Pond for the last couple of years has been the noise Jay Watson and Nick Allbrook make with likeminded confederates when they aren’t touring with Tame Impala. This particular arrangement has made it sometimes seem like Pond are a Tame Impala spin-off, a side project, a kind of hobby, Jay and Nick and their mates going into the studio as the mood vaguely takes them, the equivalent of some blokes retreating to a garden shed to potter aimlessly about, smoke some weed, goof off.


There’s a possibility this perception will even survive Nick’s recent departure from Tame Impala, although it would continually rather wrong-headedly ignore the fact that Pond have a thriving history of their own that goes back to Nick’s early band, Mink Mussel Creek, who also featured a pre-Impala Kevin Parker and includes also four previous albums, Psychedelic Mango (2009), Corridors Of Blissterday (2009), Frond (2010) and last year’s Beards, Wives, Denim, alongside Japandroids’ Celebration Rock the most exultant rock album of 2012.

At one point it seemed there might be two more Pond albums this year, the other being the splendidly-titled Man, It Feels Like Space Again, whose songs were written first but won’t now be recorded until September, the band’s enthusiasm for the newer material evidently making Hobo Rocket a more immediate priority.
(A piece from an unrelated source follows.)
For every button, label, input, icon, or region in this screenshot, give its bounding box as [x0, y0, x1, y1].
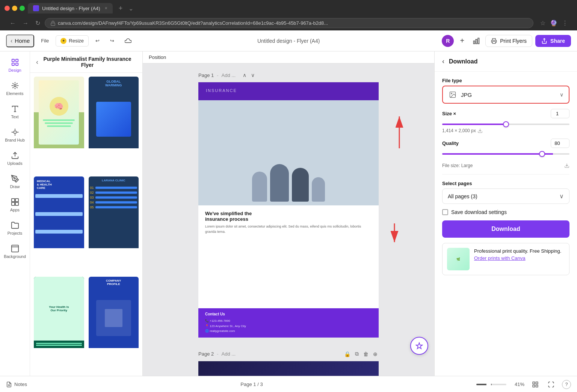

Beards, Wives, Denim was a sometimes anarchic sprawl in which explosive elements of the MC5, Stooges, Hendrix, early Pink Floyd and Led Zeppelin were flung into a highly combustible mix. It was sexy, loud, debauched, brash and mind-blowing. The terrific Hobo Rocket has many of the admirable assets that made BWD great, but there’s a sense in the album’s overall finesse that things as far as possible are being taken perhaps a little more seriously than hitherto. Which is not to say Pond have become suddenly as serious as monks, a glum-fest in brooding cloisters, but merely to acknowledge Hobo Rocket’s greater focus, concentration and concision. At seven tracks, it’s half the length of BWD, which was exhausting enough in parts to make you feel like you’d been subjected to a vigorous waterboarding.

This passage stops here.